Pantauan Harga: Cabai Rawit Melonjak Drastis

Berdasarkan hasil pengecekan langsung di lapangan, berikut adalah perbandingan harga beberapa komoditas utama:

KomoditasHarga Normal (per Kg)Harga Terkini (per Kg)Status
Cabai RawitRp45.000 – Rp60.000Rp95.000 – Rp100.000Naik Tajam
Bawang MerahRp40.000 – Rp50.000Rp50.000 – Rp60.000Naik
Bawang PutihStabilStabilAman
Telur Ayam-Turun ± Rp2.000/piringTurun

Penyebab Kenaikan Harga

Kasat Reskrim Polres Bontang, Randy Anugerah, menjelaskan bahwa berdasarkan dialog dengan para pedagang, kenaikan harga ini bukan disebabkan oleh kelangkaan stok, melainkan murni dinamika harga dari tingkat petani pascapanen.

“Kami hadir untuk memastikan tidak ada praktik penimbunan maupun permainan harga yang merugikan masyarakat. Satgas Pangan akan terus memantau distribusi agar tetap lancar dan konsumen terlindungi,” tegas Randy.

Komitmen Pengawasan Distribusi

Selain memantau harga, Satgas Pangan juga berfokus pada:

Kelancaran Distribusi: Memastikan pasokan dari luar daerah masuk ke Bontang tanpa hambatan logistik.

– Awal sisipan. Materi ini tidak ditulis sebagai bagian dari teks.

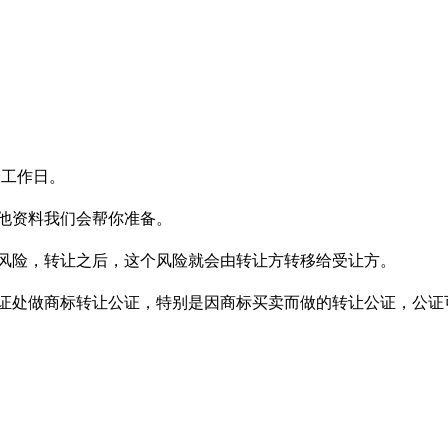
。
个工作日。
他资料我们会帮你准备。
风险，转让之后，这个风险就会由转让方转移给受让方。
证处做商标转让公证，特别是因商标买卖而做的转让公证，公证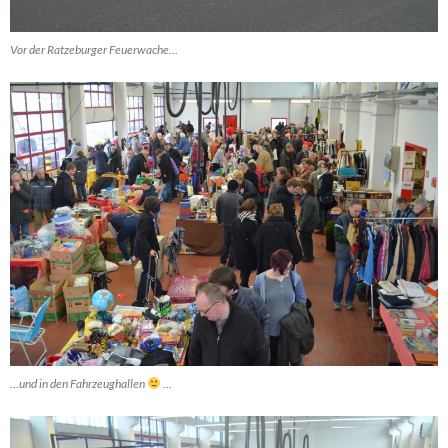
Vor der Ratzeburger Feuerwache…
…und in den Fahrzeughallen
…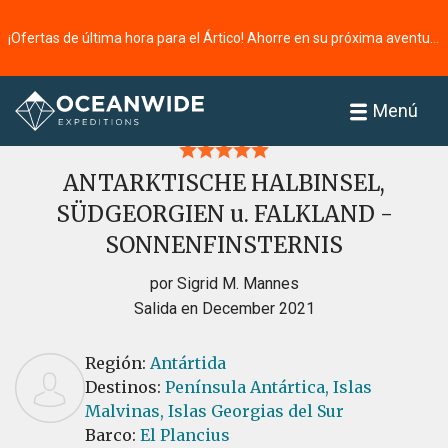
¡Ofertas de última hora para el Ártico! Ahorre en su próxima aventura ⭢
Página principal
Reseñas
Menú
ANTARKTISCHE HALBINSEL,
SÜDGEORGIEN u. FALKLAND -
SONNENFINSTERNIS
por Sigrid M. Mannes
Salida en December 2021
Región:
Antártida
Destinos:
Península Antártica,
Islas
Malvinas,
Islas Georgias del Sur
Barco:
El Plancius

Pencegahan Spekulasi: Menindak tegas oknum yang mencoba memanfaatkan situasi dengan menahan stok barang.

Stabilitas Kamtibmas: Menjamin situasi pasar tetap kondusif meski terjadi fluktuasi harga.

Pihak kepolisian mengimbau masyarakat untuk tetap tenang dan melakukan pembelian sesuai kebutuhan, mengingat pasokan pangan secara umum di Kota Bontang masih sangat mencukupi.